━━━ Supplied data ━━━

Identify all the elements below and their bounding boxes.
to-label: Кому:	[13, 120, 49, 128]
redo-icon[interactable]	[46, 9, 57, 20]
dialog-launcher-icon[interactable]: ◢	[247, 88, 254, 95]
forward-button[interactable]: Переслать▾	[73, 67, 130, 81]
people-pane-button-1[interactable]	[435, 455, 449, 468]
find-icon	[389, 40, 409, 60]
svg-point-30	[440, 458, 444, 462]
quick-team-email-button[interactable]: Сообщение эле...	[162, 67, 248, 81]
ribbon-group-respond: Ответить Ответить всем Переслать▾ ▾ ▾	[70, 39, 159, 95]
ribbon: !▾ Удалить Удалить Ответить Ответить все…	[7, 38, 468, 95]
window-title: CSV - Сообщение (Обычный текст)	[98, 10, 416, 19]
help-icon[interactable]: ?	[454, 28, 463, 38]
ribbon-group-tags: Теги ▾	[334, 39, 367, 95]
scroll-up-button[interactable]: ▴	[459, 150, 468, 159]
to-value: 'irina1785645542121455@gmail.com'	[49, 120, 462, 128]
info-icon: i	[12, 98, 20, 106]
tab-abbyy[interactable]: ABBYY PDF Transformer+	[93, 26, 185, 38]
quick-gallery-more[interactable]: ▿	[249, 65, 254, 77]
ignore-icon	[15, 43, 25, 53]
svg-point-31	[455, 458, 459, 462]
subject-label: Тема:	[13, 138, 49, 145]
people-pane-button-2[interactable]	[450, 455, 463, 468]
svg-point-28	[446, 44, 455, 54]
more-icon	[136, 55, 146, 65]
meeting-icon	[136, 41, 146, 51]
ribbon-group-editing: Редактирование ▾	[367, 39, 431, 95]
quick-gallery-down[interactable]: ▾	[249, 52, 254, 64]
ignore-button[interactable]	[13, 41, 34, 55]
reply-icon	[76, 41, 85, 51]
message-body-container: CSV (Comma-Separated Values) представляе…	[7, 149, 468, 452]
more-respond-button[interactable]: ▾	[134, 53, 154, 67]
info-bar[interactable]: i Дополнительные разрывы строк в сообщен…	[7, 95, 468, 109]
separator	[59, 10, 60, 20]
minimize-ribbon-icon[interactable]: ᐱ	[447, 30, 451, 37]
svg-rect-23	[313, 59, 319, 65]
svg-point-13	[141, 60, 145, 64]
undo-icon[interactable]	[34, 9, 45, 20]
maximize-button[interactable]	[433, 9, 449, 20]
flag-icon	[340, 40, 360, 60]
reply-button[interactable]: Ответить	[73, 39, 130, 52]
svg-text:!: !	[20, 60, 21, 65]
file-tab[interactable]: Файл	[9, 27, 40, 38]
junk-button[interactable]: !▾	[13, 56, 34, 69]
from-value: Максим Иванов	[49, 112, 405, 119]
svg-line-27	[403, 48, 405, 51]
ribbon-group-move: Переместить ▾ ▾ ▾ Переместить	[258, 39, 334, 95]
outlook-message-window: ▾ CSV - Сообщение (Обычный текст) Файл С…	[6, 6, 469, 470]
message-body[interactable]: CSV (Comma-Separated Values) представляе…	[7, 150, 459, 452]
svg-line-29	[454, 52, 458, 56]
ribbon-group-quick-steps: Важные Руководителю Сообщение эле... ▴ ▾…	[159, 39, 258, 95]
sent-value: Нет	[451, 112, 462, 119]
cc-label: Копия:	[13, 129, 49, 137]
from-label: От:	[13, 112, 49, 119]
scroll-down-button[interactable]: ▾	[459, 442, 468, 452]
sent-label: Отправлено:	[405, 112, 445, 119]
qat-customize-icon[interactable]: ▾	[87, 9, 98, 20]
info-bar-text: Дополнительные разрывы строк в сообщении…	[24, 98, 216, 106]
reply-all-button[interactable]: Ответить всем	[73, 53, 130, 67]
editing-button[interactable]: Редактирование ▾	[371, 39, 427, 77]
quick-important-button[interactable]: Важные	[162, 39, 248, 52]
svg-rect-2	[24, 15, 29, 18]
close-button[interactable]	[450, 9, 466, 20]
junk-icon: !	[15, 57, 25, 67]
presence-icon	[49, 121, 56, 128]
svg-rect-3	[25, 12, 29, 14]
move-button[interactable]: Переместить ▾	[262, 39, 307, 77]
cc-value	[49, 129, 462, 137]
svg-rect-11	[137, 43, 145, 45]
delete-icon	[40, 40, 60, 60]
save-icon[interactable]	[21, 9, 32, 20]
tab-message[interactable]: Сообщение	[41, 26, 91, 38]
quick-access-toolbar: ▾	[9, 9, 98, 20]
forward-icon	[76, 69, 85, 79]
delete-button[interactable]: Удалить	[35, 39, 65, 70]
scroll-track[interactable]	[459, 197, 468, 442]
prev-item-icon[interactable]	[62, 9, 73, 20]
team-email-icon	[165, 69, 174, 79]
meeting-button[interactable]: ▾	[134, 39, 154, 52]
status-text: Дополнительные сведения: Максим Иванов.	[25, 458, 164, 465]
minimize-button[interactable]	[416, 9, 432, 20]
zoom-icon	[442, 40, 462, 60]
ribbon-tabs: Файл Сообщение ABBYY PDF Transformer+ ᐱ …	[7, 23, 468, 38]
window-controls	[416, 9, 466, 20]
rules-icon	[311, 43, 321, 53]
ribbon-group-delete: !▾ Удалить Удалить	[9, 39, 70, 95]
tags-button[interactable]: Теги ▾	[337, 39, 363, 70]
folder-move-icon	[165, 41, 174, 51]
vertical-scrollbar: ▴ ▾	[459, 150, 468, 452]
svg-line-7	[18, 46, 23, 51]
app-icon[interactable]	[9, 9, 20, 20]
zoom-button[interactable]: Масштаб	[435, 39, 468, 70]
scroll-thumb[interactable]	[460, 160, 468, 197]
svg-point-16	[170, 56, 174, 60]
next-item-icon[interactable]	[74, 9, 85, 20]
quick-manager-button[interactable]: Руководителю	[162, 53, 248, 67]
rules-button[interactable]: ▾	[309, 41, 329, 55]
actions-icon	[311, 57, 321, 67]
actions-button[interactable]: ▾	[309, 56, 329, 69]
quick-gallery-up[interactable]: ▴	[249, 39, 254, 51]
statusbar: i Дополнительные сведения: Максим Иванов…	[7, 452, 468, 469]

━━━

● **Exercise directions**:
Search the preceding listing for the word "sent" and pull out every line that holds it.

● **Exercise output**:
sent-value: Нет	[451, 112, 462, 119]
sent-label: Отправлено:	[405, 112, 445, 119]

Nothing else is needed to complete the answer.